The - part in the summary.

  • The task set up made me concerned about the value of the work.
  • The dataset curation about language distribution, as there are 2 English track, 1 Chinese track. Is there any consideration behind it?
评论

Thank you for the thoughtful review and valuable feedback.

About Task Setup:

We appreciate the reviewer's concern regarding the two-turn, four-choice setup. Our design aims to focus on a fundamental prerequisite for role-play evaluation: the ability to accurately identify "who" is speaking. We believe that if an LLM cannot reliably perform role identification, it would be difficult for it to credibly assess higher-level aspects of role fidelity.

While this setting may appear less common, this is largely because prior work has often implicitly assumed that LLMs possess such basic capabilities. Our intention is to carefully examine this assumption and bridge a gap that, to our knowledge, has been under-explored. We agree that extending evaluations to richer, multi-turn contexts is important, and we view our work as a necessary first step toward that broader goal.

About Language Distribution:

Thank you for raising this important question. In designing the benchmark, we aim to balance language diversity with the availability and quality of human-authored materials. The current setup — two English tracks and one Chinese track — reflects both practical and strategic considerations. English resources, especially literary novels, are more abundant and varied, allowing us to construct robust, high-quality benchmarks. At the same time, we include a Chinese track to introduce linguistic and cultural diversity, recognizing the growing importance of evaluating models in non-English contexts.

Additionally, the three tracks are intentionally constructed from different types of texts — literary novels (PersonaEval-Literary), screenplays (PersonaEval-Drama), and instructional dialogues (PersonaEval-Expertise) — to cover a range of role-play related contexts beyond language diversity.

We agree that expanding to more languages and domains would further strengthen the benchmark, and we plan to pursue this in future updates.

Thank you again for your constructive feedback, which has been invaluable in helping us refine and clarify our contributions.

最终决定

This paper presents PersonaEval - a benchmark with 28,565 examples curated from real human data and augmented with distractor multiple choice answers to test if LLMs can identify human roles. The paper then tests a set of LLMs on PersonaEval and notes a performance gap between the best performing LLMs (65%) and humans (91%).

All reviewers identified value in this work:

  • The paper proposes a potentially useful benchmark (kR5i) that offers a “healthy and necessary challenge to untested assumptions underlying work in the field” (meJF) and represents the “first benchmark targeting role identification in natural dialogues." (M7sw)
  • Reasonable dataset curation approach (ECv8, kR5i)
  • Insightful and potentially impactful findings (e.g., the gap between humans and existing models) (ECv8, m7sw)
  • Clear presentation (kR5i, ECv8)

Overall, the strengths are that the benchmark elicits a clear gap in human/model performance and that it was collected following a reasonable methodology to augment human data (from three sources) with other multiple choice questions.

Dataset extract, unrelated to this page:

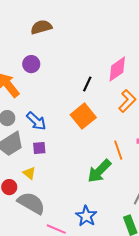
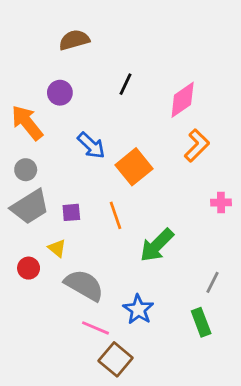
black line: (87, 84) -> (125, 84), moved
blue arrow: (36, 121) -> (91, 145), moved
orange line: (118, 150) -> (116, 215), moved
gray semicircle: (31, 203) -> (84, 285), moved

Reviewers had some remaining questions about the utility of the dataset specifically its match to downstream tasks:

  • “The authors could be clearer about the connection between the ability to guess who said what and the ability to rate role-playing capabilities.” (meJF)
  • “It remains unclear how performance on this task directly impacts the overall quality of role-play evaluations." (m7sw)
  • “Under what circumstances, we need to use this eval?” “The task set up made me concerned about the value of the work.” (kR5i) And had other questions about specific dataset setup & results (e.g., 2 English and 1 Chinese source, approach to filtering data). Ultimately, all reviewers were at least slightly in favor of accepting this work due to its strengths.